Stored data entries:
⁂

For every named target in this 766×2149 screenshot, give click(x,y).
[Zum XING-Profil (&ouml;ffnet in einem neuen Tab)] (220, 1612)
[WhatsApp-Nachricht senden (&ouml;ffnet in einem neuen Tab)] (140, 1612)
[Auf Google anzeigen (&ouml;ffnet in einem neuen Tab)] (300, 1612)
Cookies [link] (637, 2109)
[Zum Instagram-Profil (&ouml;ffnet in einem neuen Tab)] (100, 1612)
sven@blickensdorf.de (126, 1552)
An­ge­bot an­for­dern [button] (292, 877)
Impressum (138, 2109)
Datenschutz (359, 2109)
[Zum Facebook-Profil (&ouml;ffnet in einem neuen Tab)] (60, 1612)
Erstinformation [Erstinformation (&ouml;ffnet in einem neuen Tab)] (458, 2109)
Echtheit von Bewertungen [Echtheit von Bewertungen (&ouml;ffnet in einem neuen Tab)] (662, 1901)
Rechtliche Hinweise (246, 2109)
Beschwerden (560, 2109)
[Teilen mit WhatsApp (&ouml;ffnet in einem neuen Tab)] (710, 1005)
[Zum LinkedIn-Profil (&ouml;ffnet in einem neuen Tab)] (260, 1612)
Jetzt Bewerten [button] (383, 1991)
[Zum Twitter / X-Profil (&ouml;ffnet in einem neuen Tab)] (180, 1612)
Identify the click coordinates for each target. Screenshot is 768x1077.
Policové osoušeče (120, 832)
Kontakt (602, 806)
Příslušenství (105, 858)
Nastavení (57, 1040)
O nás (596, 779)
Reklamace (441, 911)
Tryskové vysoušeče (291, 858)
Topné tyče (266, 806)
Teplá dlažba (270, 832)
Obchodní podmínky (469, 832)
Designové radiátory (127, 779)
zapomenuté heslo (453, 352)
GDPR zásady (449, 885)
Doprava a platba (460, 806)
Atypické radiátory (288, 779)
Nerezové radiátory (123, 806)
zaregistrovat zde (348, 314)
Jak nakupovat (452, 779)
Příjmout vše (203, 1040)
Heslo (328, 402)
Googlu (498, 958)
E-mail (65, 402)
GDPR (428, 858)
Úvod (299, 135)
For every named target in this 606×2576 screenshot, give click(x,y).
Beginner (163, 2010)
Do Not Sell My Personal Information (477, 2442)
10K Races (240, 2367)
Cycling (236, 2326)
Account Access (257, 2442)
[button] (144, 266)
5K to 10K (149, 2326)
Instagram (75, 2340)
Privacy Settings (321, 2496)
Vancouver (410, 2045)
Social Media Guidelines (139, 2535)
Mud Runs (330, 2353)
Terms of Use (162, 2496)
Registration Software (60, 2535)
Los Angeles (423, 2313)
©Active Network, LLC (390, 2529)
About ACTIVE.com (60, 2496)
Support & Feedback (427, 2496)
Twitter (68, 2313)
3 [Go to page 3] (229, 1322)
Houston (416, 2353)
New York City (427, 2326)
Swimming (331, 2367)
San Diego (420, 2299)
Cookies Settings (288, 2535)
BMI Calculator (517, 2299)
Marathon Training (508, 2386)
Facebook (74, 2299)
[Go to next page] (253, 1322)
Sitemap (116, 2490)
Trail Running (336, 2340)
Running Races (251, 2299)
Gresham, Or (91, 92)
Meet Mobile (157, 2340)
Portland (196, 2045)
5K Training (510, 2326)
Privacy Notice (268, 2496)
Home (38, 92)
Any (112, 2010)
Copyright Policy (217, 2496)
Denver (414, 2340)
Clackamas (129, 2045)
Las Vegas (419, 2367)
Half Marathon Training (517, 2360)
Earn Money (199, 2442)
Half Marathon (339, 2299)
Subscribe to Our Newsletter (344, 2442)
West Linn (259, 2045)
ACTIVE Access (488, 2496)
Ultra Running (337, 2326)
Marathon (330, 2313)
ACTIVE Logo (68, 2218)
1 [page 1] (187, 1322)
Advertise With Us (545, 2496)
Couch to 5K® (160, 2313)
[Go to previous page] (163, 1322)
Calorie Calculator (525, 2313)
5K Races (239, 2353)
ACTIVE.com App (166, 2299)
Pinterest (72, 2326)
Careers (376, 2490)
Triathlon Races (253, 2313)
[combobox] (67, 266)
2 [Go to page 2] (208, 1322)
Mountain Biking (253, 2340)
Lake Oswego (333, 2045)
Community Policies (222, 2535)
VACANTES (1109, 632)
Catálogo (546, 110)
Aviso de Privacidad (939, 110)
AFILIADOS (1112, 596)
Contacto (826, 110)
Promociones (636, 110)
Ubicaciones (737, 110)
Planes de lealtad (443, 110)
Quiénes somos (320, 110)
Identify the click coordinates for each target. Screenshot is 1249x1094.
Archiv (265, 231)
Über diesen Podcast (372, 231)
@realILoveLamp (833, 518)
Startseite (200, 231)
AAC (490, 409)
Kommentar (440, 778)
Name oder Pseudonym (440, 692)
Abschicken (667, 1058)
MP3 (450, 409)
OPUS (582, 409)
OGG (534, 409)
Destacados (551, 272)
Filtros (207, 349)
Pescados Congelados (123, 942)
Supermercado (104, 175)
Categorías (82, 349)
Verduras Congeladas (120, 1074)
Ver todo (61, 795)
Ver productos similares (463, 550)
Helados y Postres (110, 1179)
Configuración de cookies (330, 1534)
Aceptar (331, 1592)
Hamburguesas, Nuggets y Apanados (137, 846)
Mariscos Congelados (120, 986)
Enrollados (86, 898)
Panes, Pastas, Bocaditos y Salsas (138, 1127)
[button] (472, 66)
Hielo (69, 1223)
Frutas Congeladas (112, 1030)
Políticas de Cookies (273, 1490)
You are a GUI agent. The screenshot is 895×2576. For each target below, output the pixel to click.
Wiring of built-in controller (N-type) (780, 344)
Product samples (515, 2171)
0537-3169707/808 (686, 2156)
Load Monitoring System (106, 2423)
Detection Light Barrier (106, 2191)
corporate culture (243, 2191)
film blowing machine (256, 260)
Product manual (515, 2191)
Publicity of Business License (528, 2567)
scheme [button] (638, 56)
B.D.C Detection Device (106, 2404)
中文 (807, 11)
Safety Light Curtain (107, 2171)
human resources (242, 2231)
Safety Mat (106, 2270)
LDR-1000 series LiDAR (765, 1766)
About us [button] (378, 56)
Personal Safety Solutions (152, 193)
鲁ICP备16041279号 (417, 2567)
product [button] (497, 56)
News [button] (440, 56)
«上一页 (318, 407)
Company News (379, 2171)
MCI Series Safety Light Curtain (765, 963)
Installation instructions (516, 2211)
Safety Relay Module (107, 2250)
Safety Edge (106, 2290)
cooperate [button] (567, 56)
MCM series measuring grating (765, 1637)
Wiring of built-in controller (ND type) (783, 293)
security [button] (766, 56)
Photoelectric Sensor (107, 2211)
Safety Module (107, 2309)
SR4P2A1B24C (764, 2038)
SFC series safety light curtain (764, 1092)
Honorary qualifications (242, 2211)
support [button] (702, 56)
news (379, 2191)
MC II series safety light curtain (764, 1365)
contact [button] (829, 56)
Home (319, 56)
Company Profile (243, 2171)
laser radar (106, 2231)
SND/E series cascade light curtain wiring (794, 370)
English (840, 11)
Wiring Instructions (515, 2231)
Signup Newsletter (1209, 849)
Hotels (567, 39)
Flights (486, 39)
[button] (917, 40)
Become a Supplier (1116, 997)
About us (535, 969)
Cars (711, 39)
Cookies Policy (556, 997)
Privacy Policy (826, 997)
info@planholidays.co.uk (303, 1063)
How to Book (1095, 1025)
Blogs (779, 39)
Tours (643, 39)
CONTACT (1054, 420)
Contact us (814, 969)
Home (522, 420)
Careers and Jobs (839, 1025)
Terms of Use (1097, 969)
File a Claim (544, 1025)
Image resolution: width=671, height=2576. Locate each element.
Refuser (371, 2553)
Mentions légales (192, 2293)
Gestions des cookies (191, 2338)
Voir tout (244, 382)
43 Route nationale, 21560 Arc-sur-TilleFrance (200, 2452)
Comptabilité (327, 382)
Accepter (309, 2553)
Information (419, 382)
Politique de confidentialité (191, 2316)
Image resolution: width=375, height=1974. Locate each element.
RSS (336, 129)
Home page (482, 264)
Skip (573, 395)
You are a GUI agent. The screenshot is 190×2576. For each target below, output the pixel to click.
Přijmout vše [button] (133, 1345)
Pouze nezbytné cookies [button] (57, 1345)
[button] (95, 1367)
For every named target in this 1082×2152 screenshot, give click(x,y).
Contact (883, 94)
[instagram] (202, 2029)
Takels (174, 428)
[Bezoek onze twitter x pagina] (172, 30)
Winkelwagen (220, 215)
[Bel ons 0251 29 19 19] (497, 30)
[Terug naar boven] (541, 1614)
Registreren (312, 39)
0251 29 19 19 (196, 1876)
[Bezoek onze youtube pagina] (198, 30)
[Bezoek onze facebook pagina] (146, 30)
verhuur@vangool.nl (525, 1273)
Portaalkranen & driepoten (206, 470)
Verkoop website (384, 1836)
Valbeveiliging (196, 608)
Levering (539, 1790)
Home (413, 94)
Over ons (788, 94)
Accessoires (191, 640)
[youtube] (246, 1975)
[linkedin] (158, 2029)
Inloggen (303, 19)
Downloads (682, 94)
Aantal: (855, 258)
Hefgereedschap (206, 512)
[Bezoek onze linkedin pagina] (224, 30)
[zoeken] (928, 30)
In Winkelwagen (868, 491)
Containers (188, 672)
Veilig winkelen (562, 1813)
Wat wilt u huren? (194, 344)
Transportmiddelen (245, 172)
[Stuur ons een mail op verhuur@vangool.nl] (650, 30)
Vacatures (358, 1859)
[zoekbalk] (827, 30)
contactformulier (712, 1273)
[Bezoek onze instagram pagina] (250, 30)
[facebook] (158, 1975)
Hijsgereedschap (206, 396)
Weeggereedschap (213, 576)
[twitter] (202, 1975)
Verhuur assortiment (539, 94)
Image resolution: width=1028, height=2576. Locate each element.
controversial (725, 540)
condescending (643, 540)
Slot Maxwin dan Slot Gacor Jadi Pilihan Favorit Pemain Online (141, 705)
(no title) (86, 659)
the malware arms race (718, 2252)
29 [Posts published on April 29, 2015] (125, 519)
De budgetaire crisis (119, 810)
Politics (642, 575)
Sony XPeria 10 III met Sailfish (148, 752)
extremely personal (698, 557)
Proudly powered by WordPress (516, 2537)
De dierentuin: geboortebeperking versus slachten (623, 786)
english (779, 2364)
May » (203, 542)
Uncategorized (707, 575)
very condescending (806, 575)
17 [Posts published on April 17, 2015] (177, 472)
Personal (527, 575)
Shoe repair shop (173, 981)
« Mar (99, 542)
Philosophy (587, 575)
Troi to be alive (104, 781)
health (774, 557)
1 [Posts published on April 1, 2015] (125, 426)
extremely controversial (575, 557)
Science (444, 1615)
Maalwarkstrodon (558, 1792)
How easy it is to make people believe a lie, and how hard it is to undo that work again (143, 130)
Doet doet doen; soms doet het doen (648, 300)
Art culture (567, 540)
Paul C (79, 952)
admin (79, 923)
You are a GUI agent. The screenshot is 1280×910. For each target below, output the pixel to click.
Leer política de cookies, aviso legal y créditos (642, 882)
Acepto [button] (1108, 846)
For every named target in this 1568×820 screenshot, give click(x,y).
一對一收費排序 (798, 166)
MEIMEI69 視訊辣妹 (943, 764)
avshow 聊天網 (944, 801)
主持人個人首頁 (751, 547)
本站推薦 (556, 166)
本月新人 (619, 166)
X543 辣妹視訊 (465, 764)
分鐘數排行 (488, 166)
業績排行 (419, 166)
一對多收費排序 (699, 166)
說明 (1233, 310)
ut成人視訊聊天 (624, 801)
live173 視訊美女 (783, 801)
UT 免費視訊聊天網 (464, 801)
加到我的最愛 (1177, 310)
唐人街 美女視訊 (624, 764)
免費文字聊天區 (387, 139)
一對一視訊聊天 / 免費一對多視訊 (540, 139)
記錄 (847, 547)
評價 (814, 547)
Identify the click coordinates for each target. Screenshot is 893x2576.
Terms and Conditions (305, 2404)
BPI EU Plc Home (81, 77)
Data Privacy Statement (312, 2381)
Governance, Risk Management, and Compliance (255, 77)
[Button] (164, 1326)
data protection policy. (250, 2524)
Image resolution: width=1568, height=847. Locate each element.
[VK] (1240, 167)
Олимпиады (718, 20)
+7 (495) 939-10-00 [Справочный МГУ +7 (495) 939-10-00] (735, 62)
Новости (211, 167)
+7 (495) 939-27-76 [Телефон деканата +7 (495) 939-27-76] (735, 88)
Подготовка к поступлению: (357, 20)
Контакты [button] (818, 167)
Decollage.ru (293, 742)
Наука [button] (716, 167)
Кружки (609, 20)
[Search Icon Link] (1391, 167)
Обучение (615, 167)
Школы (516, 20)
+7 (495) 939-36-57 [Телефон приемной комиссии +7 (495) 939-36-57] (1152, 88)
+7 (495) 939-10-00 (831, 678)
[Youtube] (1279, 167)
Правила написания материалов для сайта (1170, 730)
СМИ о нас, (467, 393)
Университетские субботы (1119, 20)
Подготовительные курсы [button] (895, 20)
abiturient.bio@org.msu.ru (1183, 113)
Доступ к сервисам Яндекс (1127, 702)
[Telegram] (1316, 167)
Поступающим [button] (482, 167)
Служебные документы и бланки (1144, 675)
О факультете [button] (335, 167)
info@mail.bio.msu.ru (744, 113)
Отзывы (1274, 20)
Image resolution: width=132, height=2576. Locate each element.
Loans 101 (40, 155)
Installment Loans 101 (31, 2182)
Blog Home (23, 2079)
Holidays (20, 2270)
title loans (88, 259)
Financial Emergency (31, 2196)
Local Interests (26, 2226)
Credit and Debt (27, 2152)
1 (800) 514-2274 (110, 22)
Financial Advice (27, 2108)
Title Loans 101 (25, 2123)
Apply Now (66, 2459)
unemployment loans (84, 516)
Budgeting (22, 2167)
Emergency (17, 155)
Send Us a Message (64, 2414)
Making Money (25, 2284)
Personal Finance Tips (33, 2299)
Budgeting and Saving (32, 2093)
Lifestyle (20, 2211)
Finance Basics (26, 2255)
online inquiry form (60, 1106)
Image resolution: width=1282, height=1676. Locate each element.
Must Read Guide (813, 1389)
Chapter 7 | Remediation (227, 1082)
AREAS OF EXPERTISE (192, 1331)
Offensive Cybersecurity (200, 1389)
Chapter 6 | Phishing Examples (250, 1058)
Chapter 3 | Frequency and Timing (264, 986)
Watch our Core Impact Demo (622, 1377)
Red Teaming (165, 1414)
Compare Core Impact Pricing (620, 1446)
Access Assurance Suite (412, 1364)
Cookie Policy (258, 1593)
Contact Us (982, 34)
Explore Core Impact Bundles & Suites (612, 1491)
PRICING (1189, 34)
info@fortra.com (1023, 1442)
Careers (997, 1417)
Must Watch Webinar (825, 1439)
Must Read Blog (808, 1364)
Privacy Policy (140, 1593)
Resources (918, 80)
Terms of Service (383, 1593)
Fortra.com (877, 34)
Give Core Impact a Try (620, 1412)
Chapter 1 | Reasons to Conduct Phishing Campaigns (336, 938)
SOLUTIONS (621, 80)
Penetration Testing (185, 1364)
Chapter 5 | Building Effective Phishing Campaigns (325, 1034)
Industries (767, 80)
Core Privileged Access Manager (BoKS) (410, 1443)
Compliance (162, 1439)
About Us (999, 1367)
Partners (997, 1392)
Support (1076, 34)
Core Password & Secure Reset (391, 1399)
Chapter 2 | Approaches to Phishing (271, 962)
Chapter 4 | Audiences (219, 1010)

⁂

## Task brief
Return only the lines above that run from the opening line through the line containing "Do Not Sell", exactly as written.

## Answer section
For every named target in this 766×2149 screenshot, give click(x,y).
[Zum XING-Profil (&ouml;ffnet in einem neuen Tab)] (220, 1612)
[WhatsApp-Nachricht senden (&ouml;ffnet in einem neuen Tab)] (140, 1612)
[Auf Google anzeigen (&ouml;ffnet in einem neuen Tab)] (300, 1612)
Cookies [link] (637, 2109)
[Zum Instagram-Profil (&ouml;ffnet in einem neuen Tab)] (100, 1612)
sven@blickensdorf.de (126, 1552)
An­ge­bot an­for­dern [button] (292, 877)
Impressum (138, 2109)
Datenschutz (359, 2109)
[Zum Facebook-Profil (&ouml;ffnet in einem neuen Tab)] (60, 1612)
Erstinformation [Erstinformation (&ouml;ffnet in einem neuen Tab)] (458, 2109)
Echtheit von Bewertungen [Echtheit von Bewertungen (&ouml;ffnet in einem neuen Tab)] (662, 1901)
Rechtliche Hinweise (246, 2109)
Beschwerden (560, 2109)
[Teilen mit WhatsApp (&ouml;ffnet in einem neuen Tab)] (710, 1005)
[Zum LinkedIn-Profil (&ouml;ffnet in einem neuen Tab)] (260, 1612)
Jetzt Bewerten [button] (383, 1991)
[Zum Twitter / X-Profil (&ouml;ffnet in einem neuen Tab)] (180, 1612)
Identify the click coordinates for each target. Screenshot is 768x1077.
Policové osoušeče (120, 832)
Kontakt (602, 806)
Příslušenství (105, 858)
Nastavení (57, 1040)
O nás (596, 779)
Reklamace (441, 911)
Tryskové vysoušeče (291, 858)
Topné tyče (266, 806)
Teplá dlažba (270, 832)
Obchodní podmínky (469, 832)
Designové radiátory (127, 779)
zapomenuté heslo (453, 352)
GDPR zásady (449, 885)
Doprava a platba (460, 806)
Atypické radiátory (288, 779)
Nerezové radiátory (123, 806)
zaregistrovat zde (348, 314)
Jak nakupovat (452, 779)
Příjmout vše (203, 1040)
Heslo (328, 402)
Googlu (498, 958)
E-mail (65, 402)
GDPR (428, 858)
Úvod (299, 135)
For every named target in this 606×2576 screenshot, give click(x,y).
Beginner (163, 2010)
Do Not Sell My Personal Information (477, 2442)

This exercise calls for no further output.